有明祥子の主演作で、当時いろいろな意味で表面化し始めた「キャリア・ガール」や「自立した女」の生態を、性的部分から捉えようとする主題があります。分りやすく云えば、社会でナウい仕事についてバリバリに活動している彼女達の下半身はどうなっているのか? ということで、有明祥子の役はインテリア・デザイナーとしてマンション暮しをしている良い女です。

 物語はその彼女の日常を描いていくのですが、明るくふるまっていて仕事も出来るのに、どこかネクラな部分があるという、ちょっと難しい役どころを有明祥子は見事に演じております。

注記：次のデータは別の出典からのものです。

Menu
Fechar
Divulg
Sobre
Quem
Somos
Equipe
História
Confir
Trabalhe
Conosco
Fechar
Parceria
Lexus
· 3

例えば、一人で蹲って自室にいる時の孤独感の表現、夜に男をほったらかして製図版に向かう姿、飲み屋で中年男に媚びを売る時の仕草等々、なんとか今の自分から脱皮したいのだけれどもどうにもレッテルが剥がせず、それならば誰かにメチャクチャにしてもらいたいけれども、それもかなわず……、というような煮え切らない感情表現が全篇を貫いているようです。

 したがって一見激しいSEX場面においても彼女はどこか冷めいてるように見え、これは監督の演出なのでしょうが、非常に変わったポルノ作品ではないかと思います。そしてこれを成立させているのが有明祥子だけの個性で、それは所謂「不思議な存在感」ではなく内に秘めた「不気味な存在感」だと私は感じております。


双子座の女(昭和59年8月・にっかつ)
監督:山城新伍
音楽:クロード・チアリ
出演:五十嵐夕紀、有明祥子、朝比奈順子、中尾彬、山田辰夫、たこ八郎 他

 昭和52〜53年頃にアイドルとして活動していた
五十嵐夕紀が主演するということで、かなり話題になった作品です。しかも監督が前年早乙女愛主演による「女猫」で当たりを取った山城新伍なので期待していたのですが、残念ながら個人的には生彩が感じられませんでした。

 物語は所謂三角関係物で、女の執念をサスペンス風味で仕上げようとした意図は理解できるのですが、肝心の主演女優の魅力が引き出されていないというか、またそれにつられて有明祥子も印象が薄いというような出来でした。ただし共演者は味のある演技をたっぷり見せてくれ、特に
朝比奈順子と山田辰夫の絡み場面において「おれ、まだパンツ脱いでないよ」という、成人映画史上屈指の名台詞が出るあたりは最高でした。ちなみにこの時の朝比奈順子の返事は「どーでも良いの」なので、その情況を察していただきとうございます。


 ここまでで彼女はぷっつりと私の前から姿を消してしまいました。ある筋からの情報ではNHKの怪物的人気朝ドラだった「おしん」に出演していたとか、「影の軍団」シリーズで姿を見かけたとか、初期AVに変名で出演していた等々がありますが、いずれも現在まで未確認です。

 一般に有明祥子の代表作といえば「
犯され志願」ということになるのでしょうが、しかし、しかしです、個人的にはあの役は的確な演技力さえあれば他の誰かでもこなせたのでは……、という疑惑が心から消え去りません。したがって、やはり「天使の欲望」が彼女の代表作ではないか、あの鮮烈さは唯一無二の物凄さだった、というのが私の見解です。

 「妖精」とは人生のある一時期にしか見る事ができないと云われております。だとすれば有明祥子こそ、私にとっての「妖精」であったのだなぁ……、という思いを強くしております。